-- Opening Marker --

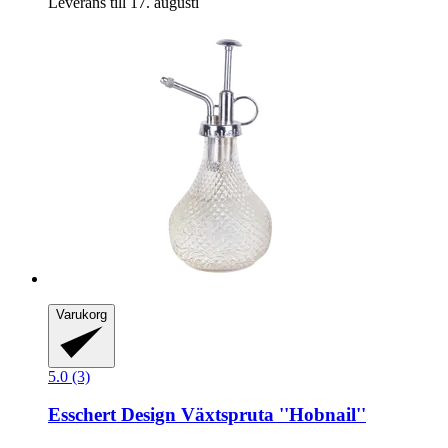
Leverans till 17. augusti
Varukorg
5.0 (3)
Esschert Design
Växtspruta ''Hobnail''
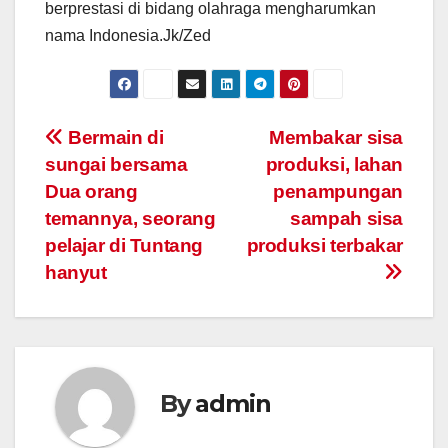
berprestasi di bidang olahraga mengharumkan
nama Indonesia.Jk/Zed
Post
Bermain di
Membakar sisa
sungai bersama
produksi, lahan
navigation
Dua orang
penampungan
temannya, seorang
sampah sisa
pelajar di Tuntang
produksi terbakar
hanyut
By
admin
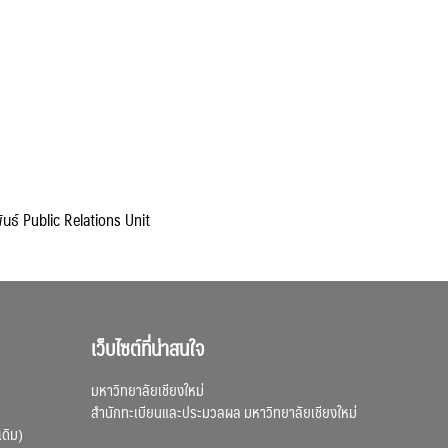
ันธ์ Public Relations Unit
เว็บไซต์ที่น่าสนใจ
มหาวิทยาลัยเชียงใหม่
สำนักทะเบียนและประมวลผล มหาวิทยาลัยเชียงใหม่
เดิม)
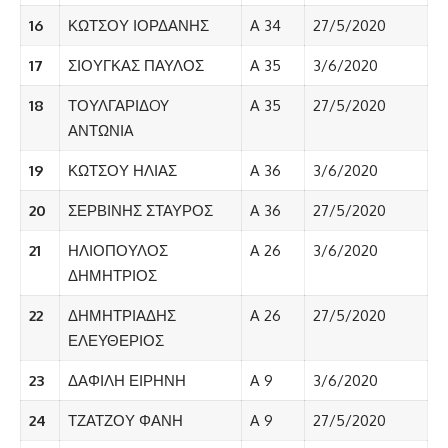
16
ΚΩΤΣΟΥ ΙΟΡΔΑΝΗΣ
A 34
27/5/2020
17
ΣΙΟΥΓΚΑΣ ΠΑΥΛΟΣ
A 35
3/6/2020
18
ΤΟΥΛΓΑΡΙΔOY
A 35
27/5/2020
ΑΝΤΩΝΙA
19
ΚΩΤΣΟΥ ΗΛΙΑΣ
A 36
3/6/2020
20
ΣΕΡΒΙΝΗΣ ΣΤΑΥΡΟΣ
A 36
27/5/2020
21
ΗΛΙΟΠΟΥΛΟΣ
A 26
3/6/2020
ΔΗΜΗΤΡΙΟΣ
22
ΔΗΜΗΤΡΙΑΔΗΣ
A 26
27/5/2020
ΕΛΕΥΘΕΡΙΟΣ
23
ΔΑΦΙΛΗ ΕΙΡΗΝΗ
A 9
3/6/2020
24
ΤΖΑΤΖΟΥ ΦΑΝΗ
A 9
27/5/2020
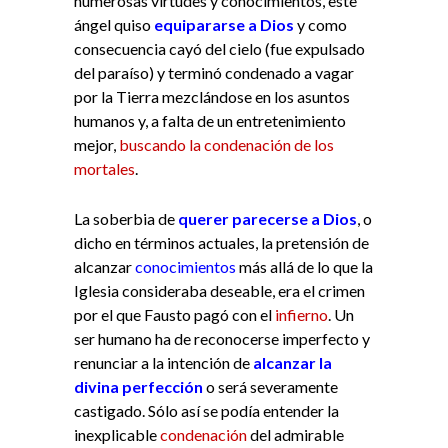
numerosas virtudes y conocimientos, este
ángel quiso
equipararse a Dios
y como
consecuencia cayó del cielo (fue expulsado
del paraíso) y terminó condenado a vagar
por la Tierra mezclándose en los asuntos
humanos y, a falta de un entretenimiento
mejor,
buscando la condenación de los
mortales
.
La soberbia de
querer parecerse a Dios
, o
dicho en términos actuales, la pretensión de
alcanzar
conocimientos
más allá de lo que la
Iglesia consideraba deseable, era el crimen
por el que Fausto pagó con el
infierno
. Un
ser humano ha de reconocerse imperfecto y
renunciar a la intención de
alcanzar la
divina perfección
o será severamente
castigado. Sólo así se podía entender la
inexplicable
condenación
del admirable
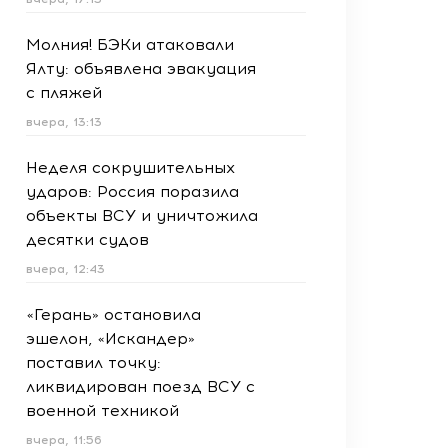
Молния! БЭКи атаковали
Ялту: объявлена эвакуация
с пляжей
вчера, 13:13
Неделя сокрушительных
ударов: Россия поразила
объекты ВСУ и уничтожила
десятки судов
вчера, 12:43
«Герань» остановила
эшелон, «Искандер»
поставил точку:
ликвидирован поезд ВСУ с
военной техникой
вчера, 11:56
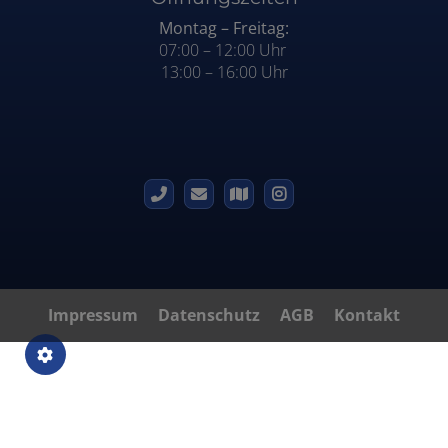
Montag – Freitag:
07:00 – 12:00 Uhr
13:00 – 16:00 Uhr
Impressum
Datenschutz
AGB
Kontakt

-- Closing Marker --

# [What you have to do]
Whenever the string "conocimientos" occurs in a line of the entries above, copy that line.

# [Solved problem]
numerosas virtudes y conocimientos, este
conocimientos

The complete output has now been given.